NEW RELEASE
Saving Kenny
In Boston, 1968, Kenny is a timid boy in a family of big personalities. His older brother, Vaughn, is a political activist and Black Panther. His big sister, Gwen, is a dramatic fashionista who wants to be an opera singer. Kenny dreams of becoming a costume designer but must face down teasing from his friends, and his brother’s disapproval. His mother works hard as a hospital housekeeper and seems to always be in a bad mood. She abuses Kenny and his siblings both verbally and physically. His big brother and sister do their best to protect Kenny from their mother, but Vaughn flees to Canada to avoid the draft. When Gwen graduates from high school in a year, she plans to move to New York City to pursue a career in opera. Then Kenny will be left alone with his mother and her abuse, so he must figure out a way to save himself.
Kirkus Review
A 12-year-old African American boy living in the Boston neighborhood of Roxbury in 1968 finds ways to be true to himself and find support within a complicated family situation.
When Kenny Reed’s big sister, Gwen, takes him to see the opera Aida, he becomes enamored with the Egyptian-themed production and decides he wants to become a costume designer-but he doesn’t want his big brother, Vaughn, or his mother to find out about these ambitions. The siblings constantly monitor their abusive mother’s moods to determine if it’s safe to be in the house. Soon Vaughn will graduate high school, however-and Gwen is just one year behind him-which will leave Kenny unprotected. Kenny’s thrilled to be spending the summer with his white friend Thomas Hamilton’s family in Vermont. But that invitation is rescinded after Vaughn encourages Kenny to use a fancy seafood meal he had with the Hamiltons as inspiration for a Black Panther flyer, making Thomas think Kenny’s mocking his father. Rather than going to Vermont, Kenny attends art classes at the Afro-American Arts Academy, where he must decide between taking African drumming or sewing, which he really wants but which Vaughn says is for sissies. Debut author Gaile provides a touching, in-depth look at domestic violence, gender roles, and what it means to be a man, centered on an appealing protagonist whom readers will root for.
A thoughtful, relevant exploration of social, political, and personal upheaval through a child’s eyes.
Fearless Freedom
More than anything, feisty eleven-year-old Bernice Givens wants to be a freedom fighter in the civil rights movement that is sweeping the South.

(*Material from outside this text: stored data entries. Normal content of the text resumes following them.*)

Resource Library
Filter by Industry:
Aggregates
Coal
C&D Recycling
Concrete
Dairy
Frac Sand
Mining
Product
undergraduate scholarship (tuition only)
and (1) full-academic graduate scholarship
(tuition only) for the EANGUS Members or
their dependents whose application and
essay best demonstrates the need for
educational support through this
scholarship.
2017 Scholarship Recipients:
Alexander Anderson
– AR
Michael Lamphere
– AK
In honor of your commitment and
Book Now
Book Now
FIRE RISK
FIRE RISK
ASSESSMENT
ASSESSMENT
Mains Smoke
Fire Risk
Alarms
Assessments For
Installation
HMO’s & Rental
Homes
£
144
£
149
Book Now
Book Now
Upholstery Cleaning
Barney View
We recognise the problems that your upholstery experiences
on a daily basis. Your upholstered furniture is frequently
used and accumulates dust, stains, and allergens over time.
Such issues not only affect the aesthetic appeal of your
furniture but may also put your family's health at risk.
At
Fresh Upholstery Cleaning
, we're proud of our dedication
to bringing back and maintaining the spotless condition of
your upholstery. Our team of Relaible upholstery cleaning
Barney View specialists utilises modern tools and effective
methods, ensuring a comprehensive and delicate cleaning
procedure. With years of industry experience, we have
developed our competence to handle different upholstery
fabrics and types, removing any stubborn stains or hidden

She gets her chance when Dr. Martin Luther King Jr. comes to Birmingham, Alabama, to start a campaign. But after what happens on the day she marches against segregation, Bernice spends her nights fending off bad dreams, her days avoiding the marches and all of her time hiding a painful secret from her friends and family—that she is a deeply afraid.
During the historic spring and summer of 1963, with help from her family and her new friend Betsy, a blind girl from up North who also faces discrimination, Bernice struggles to understand fear and regain the courage to continue her fight against injustice.
Kirkis Review
An engaging, evocative young adult novel about a preadolescent girl’s involvement in the civil rights movement in Birmingham. Eleven year-old Bernice Givens has two major aspirations: to become a Freedom Fighter and to work as a journalist. Growing up within the rigid strictures of a segregated society (in an achingly poignant scene, the first word she learns to read is “colored” so that she will not accidentally offend), Bernice longs to be a part of the struggle for equality. She avidly follows news of the civil rights movement and maintains a scrapbook of major events, believing that actual action is still years away for her. So when news breaks of the planned children’s march, Bernice is thrilled by the opportunity despite her mother’s apprehension and ultimate prohibition. Bernice goes anyway, never suspecting that her participation will have consequences that will change and haunt her, though she ultimately emerges stronger from the experience. Debut author Gaile offers pacing that is slow enough to allow nuances to develop but swift enough to maintain reader interest. She has an ear for genuine-sounding dialogue and interactions, and is masterful at exploring emotional complexities at the appropriate developmental level; her descriptions of Bernice’s parents and their ambivalence about their daughter’s activism are particularly authentic and resonant. Bernice herself is about as appealing a heroine as one could hope for, a believable blend of childish naïveté and sophisticated ideology. Most of the supporting characters are also convincingly portrayed, though a few are disappointingly one-dimensional, even considering their minor roles. The narrative is straightforward and focused solely on the main plot; this can feel a bit heavy-handed at times but is overall fitting for the length of the book. There are few surprises for those readers with a basic familiarity of the civil rights movement, but this work is a suitable introduction for those without that familiarity. And, with the 50th anniversary of the March on Washington just past, this book could not be more timely and relevant. A moving, triumphant novel encapsulating a young girl’s personal struggle for equality within the larger movement.